| Issue 265 | April 14, 2000 |
Two NY Post editorials, a NY Times editorial and a column by veteran Daily News columnist Jim Dwyer all pointed to the massive debt the MTA plan will wrack up, with both new borrowing and extension of existing bonds further into the future.
Editorial comment was augmented by Post opinion pieces from State Comptroller Carl McCall and former MTA Chair and present NYC Partnership/Chamber of Commerce President Robert Kiley. Kiley contrasted the solid financing for past rebuilding programs to the huge fare-backed debt the current MTA proposal will pile up as it tries to continue repair efforts while launching system expansion projects like the LIRR-Grand Central connection and the Second Avenue subway.
According to Kiley, earlier MTA programs had clearly spelled-out revenues pledged up front to support the bonds issued to pay for capital spending. On the other hand, the proposed 2000-2004 plan relies on a "mountain of debt for which there is no real funding." Its refinancing of old debt means some of it will be paid long after the end of the useful life of the assets - like subway cars and buses - it was used to purchase.
"If you ran a household like this, it would mean that 10 years after you junked a car, you would still be paying back the bank loan," wrote Dwyer.
Last week, downstate business groups and transit advocates asked Governor Pataki to convene a panel of experts to review transportation financing in NY State. But it appears now that Albany leaders are moving quickly to finish off the budget, including the 5-year transportation plan. The Times-Union reported today that lawmakers had agreed on a number of transportation budget elements, including the size of the NY State DOT construction program, restoring highway local aid funds proposed for elimination by the Governor, a special fund for transforming Route 17 into I-86 and a $45 million infusion of operating funds to the MTA to guarantee fare stability during FY2000-2001.
- Revenue Hunt Continued -
On Wednesday, NYC Public Advocate and likely Mayoral candidate Mark Green suggested revisiting the recently-abolished NYC commuter tax. In speaking out on the pitfalls of the MTA financing plan, he said the suburban public might embrace the levy's reimposition if it is clear that the revenues will be dedicated to transit system improvements.

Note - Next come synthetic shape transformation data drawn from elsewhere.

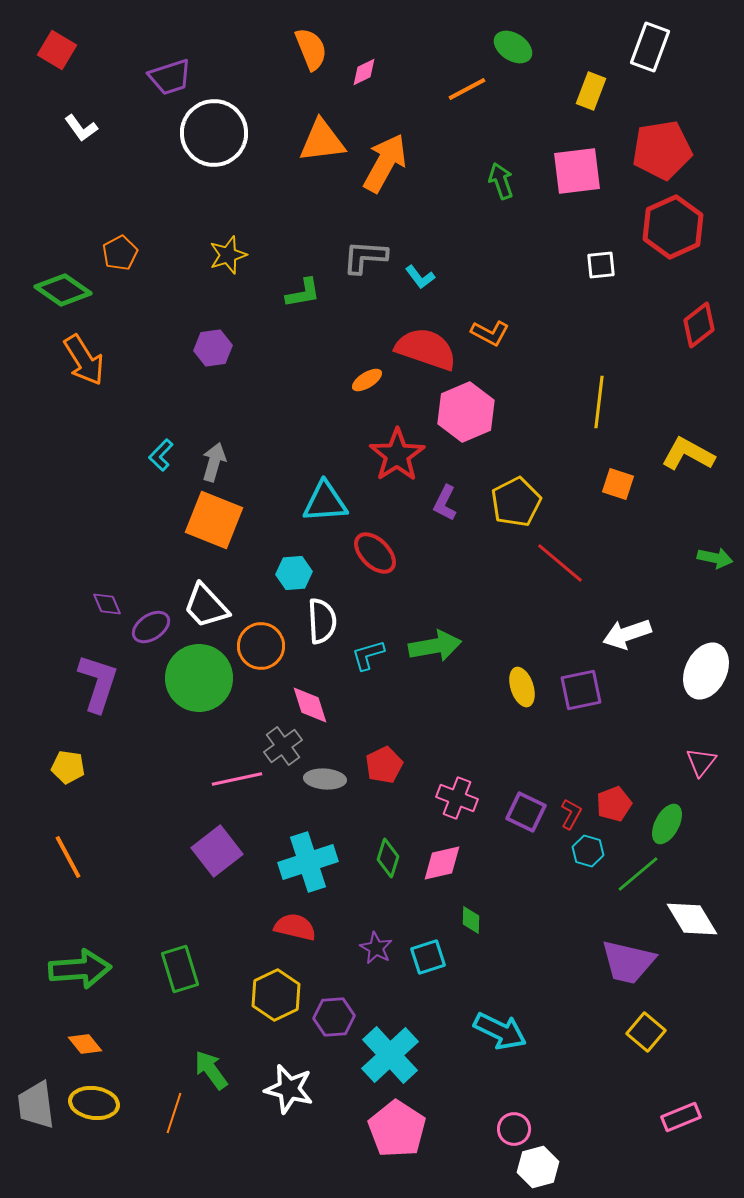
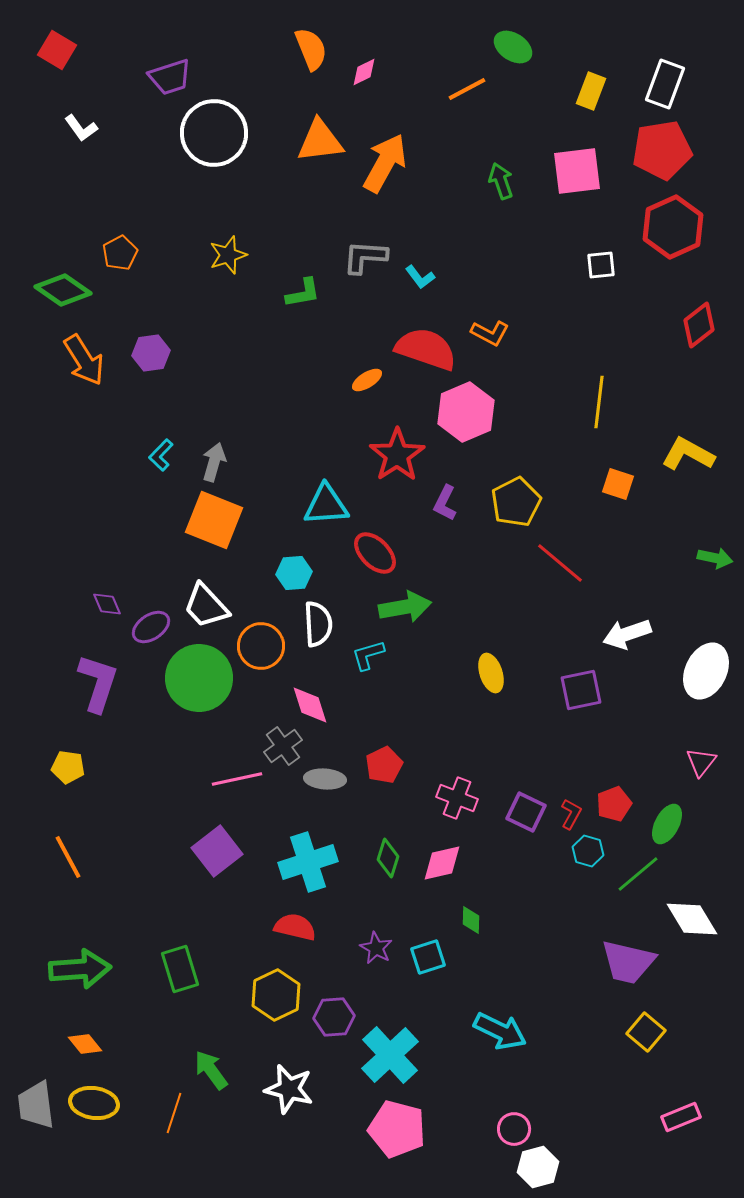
white rectangle at (650, 47): moved 15 px right, 37 px down
orange triangle at (322, 141): moved 2 px left
purple hexagon at (213, 348): moved 62 px left, 5 px down
cyan triangle at (325, 502): moved 1 px right, 3 px down
white semicircle at (322, 621): moved 4 px left, 3 px down
green arrow at (435, 646): moved 30 px left, 39 px up
yellow ellipse at (522, 687): moved 31 px left, 14 px up
pink pentagon at (397, 1129): rotated 18 degrees counterclockwise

A letter from Green to the Governor and legislative leaders protested the MTA program's proposed shift in the share of capital spending in favor of the suburbs, and the agency's plan to mingle city and suburban fare revenue to cover debt service.

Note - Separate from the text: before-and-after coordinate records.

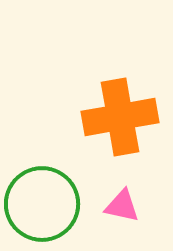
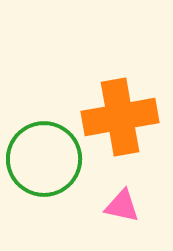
green circle: moved 2 px right, 45 px up
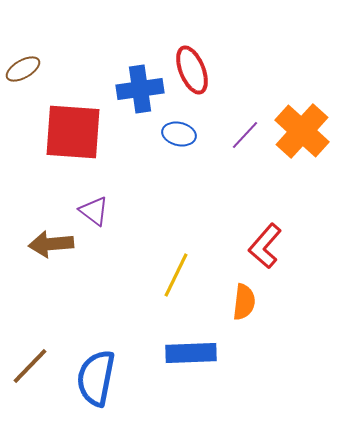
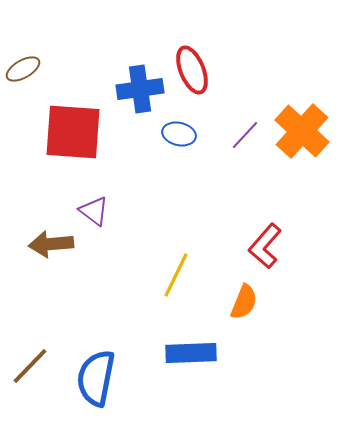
orange semicircle: rotated 15 degrees clockwise
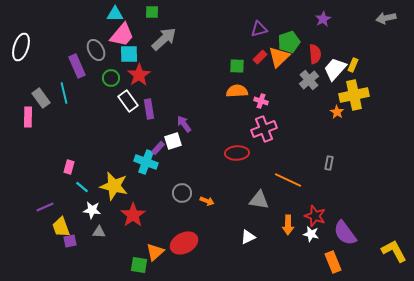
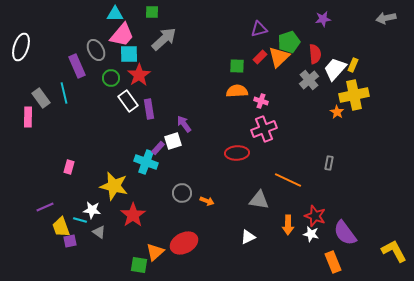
purple star at (323, 19): rotated 21 degrees clockwise
cyan line at (82, 187): moved 2 px left, 33 px down; rotated 24 degrees counterclockwise
gray triangle at (99, 232): rotated 32 degrees clockwise
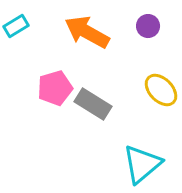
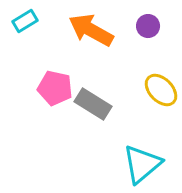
cyan rectangle: moved 9 px right, 5 px up
orange arrow: moved 4 px right, 2 px up
pink pentagon: rotated 28 degrees clockwise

- Upstate Rail Backers Stake Budget Claim -
On Wednesday, Assemblyman Sam Hoyt (D-Buffalo), co-chair of Assembly Task Force on High Speed Rail, and Senator George Maziarz (R-Buffalo) joined forces with the Empire State Passengers Association (ESPA) to push for capital funding for upstate Amtrak service.
In a letter to State Senate Majority Leader Bruno, State Assembly Speaker Sheldon Silver and to Governor Pataki, the legislators pointed to the inequity in the amount of inter-city train travel in the last decade - which they put at 1% of all passenger trips - and the less than .5% of state transportation capital resources invested in Amtrak improvements during the 1990's. "Senator Maziarz and I believe that transportation spending should be indicative of the preferences of the travelers," said Assemblyman Hoyt. The two called on state leaders to hike spending on inter-city rail to at least 1%. Hoyt recently estimated that that would amount to $300-$400 million over 5 years.

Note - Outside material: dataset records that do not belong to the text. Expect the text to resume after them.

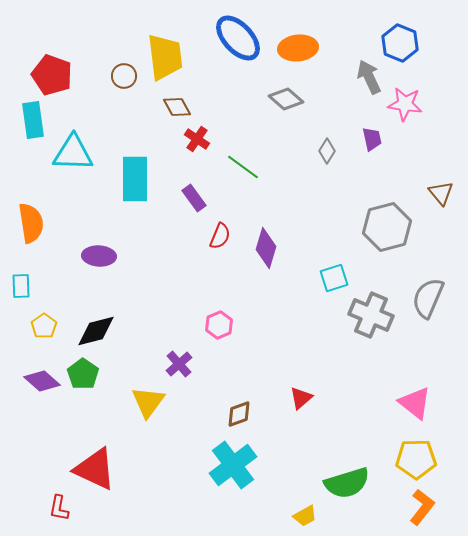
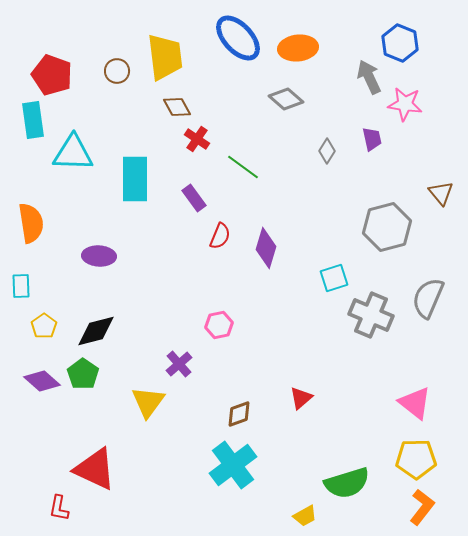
brown circle at (124, 76): moved 7 px left, 5 px up
pink hexagon at (219, 325): rotated 12 degrees clockwise
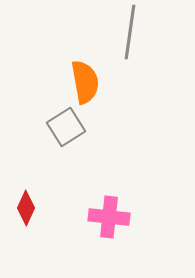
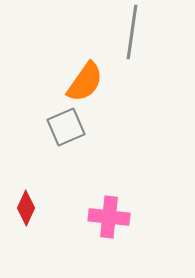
gray line: moved 2 px right
orange semicircle: rotated 45 degrees clockwise
gray square: rotated 9 degrees clockwise
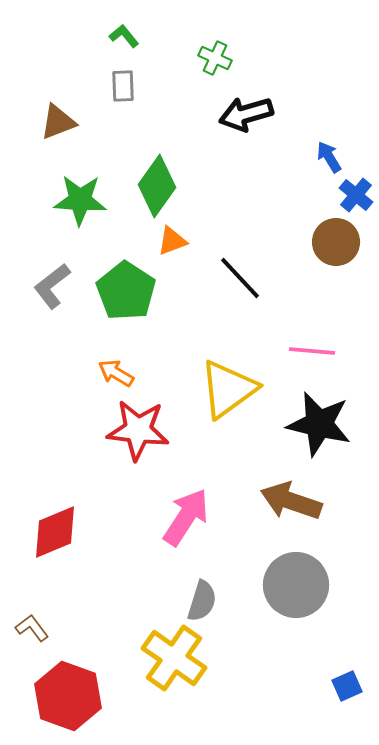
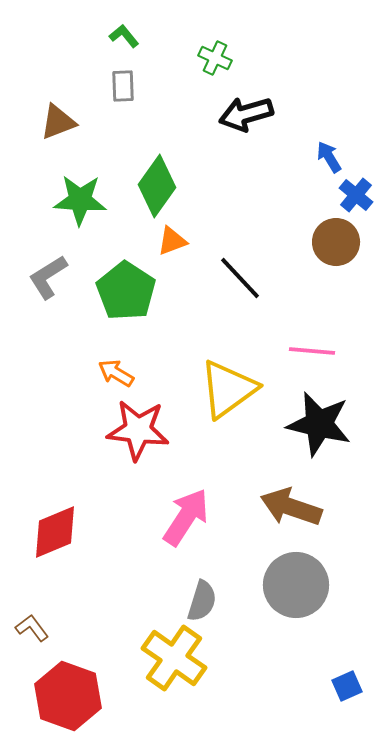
gray L-shape: moved 4 px left, 9 px up; rotated 6 degrees clockwise
brown arrow: moved 6 px down
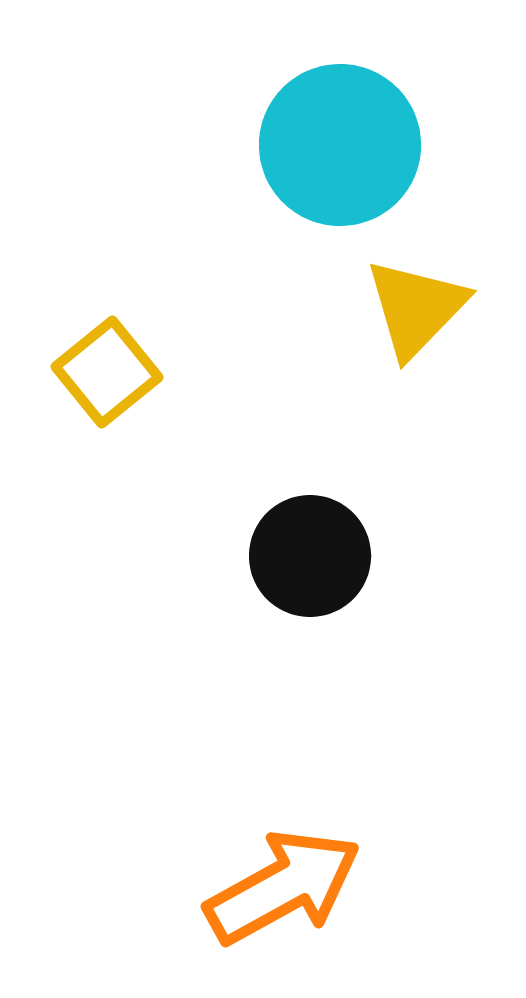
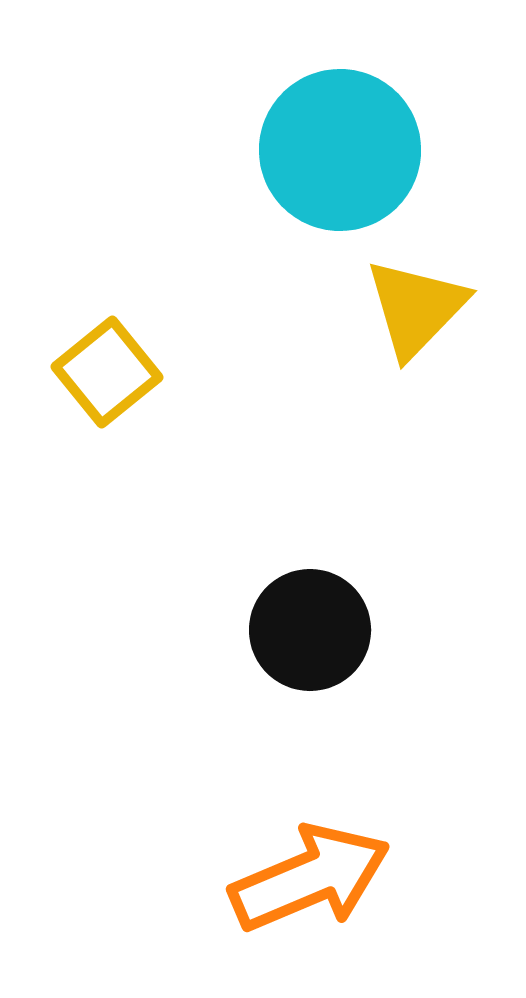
cyan circle: moved 5 px down
black circle: moved 74 px down
orange arrow: moved 27 px right, 9 px up; rotated 6 degrees clockwise
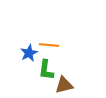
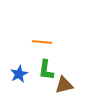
orange line: moved 7 px left, 3 px up
blue star: moved 10 px left, 21 px down
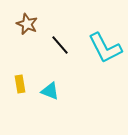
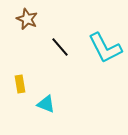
brown star: moved 5 px up
black line: moved 2 px down
cyan triangle: moved 4 px left, 13 px down
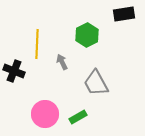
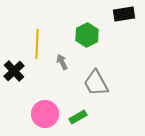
black cross: rotated 25 degrees clockwise
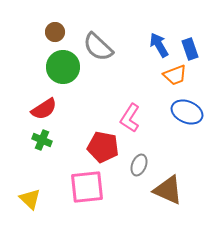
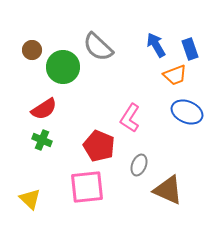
brown circle: moved 23 px left, 18 px down
blue arrow: moved 3 px left
red pentagon: moved 4 px left, 1 px up; rotated 12 degrees clockwise
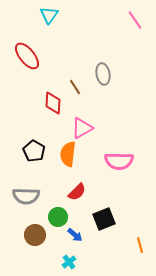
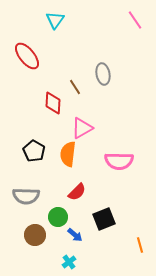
cyan triangle: moved 6 px right, 5 px down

In a recent letter to Senate Majority Leader Joseph Bruno, ESPA advised that "it is a serious mistake to assume that upstate voters care only about highways," and said that a bond issue that did not serve inter-city rail had little chance of gaining the statewide voter approval it would need to pass in November.
Under Governor Pataki's proposed 5-year transportation capital program, $80 million would be available for railroads, with an undetermined split between Amtrak's Empire Service and the freight carriers. While a 1999-2000 $185 million deal that matches federal CMAQ funds to an Amtrak investment is underwriting improvements in the eastern region of the state (because the CMAQ money needs to be used in Clean Air Act non-attainment areas), more state funding over the 5-year capital plan would permit ridership-inducing improvements around the state. These include 90-110 mph service in the Empire Corridor, reducing travel times to 1 hour and 15 minutes from NYC to Albany and four hours from NYC to Buffalo. Other potential projects include restoration of passenger service between NYC and Troy, to the Southern Tier, more Adirondack and northern area service.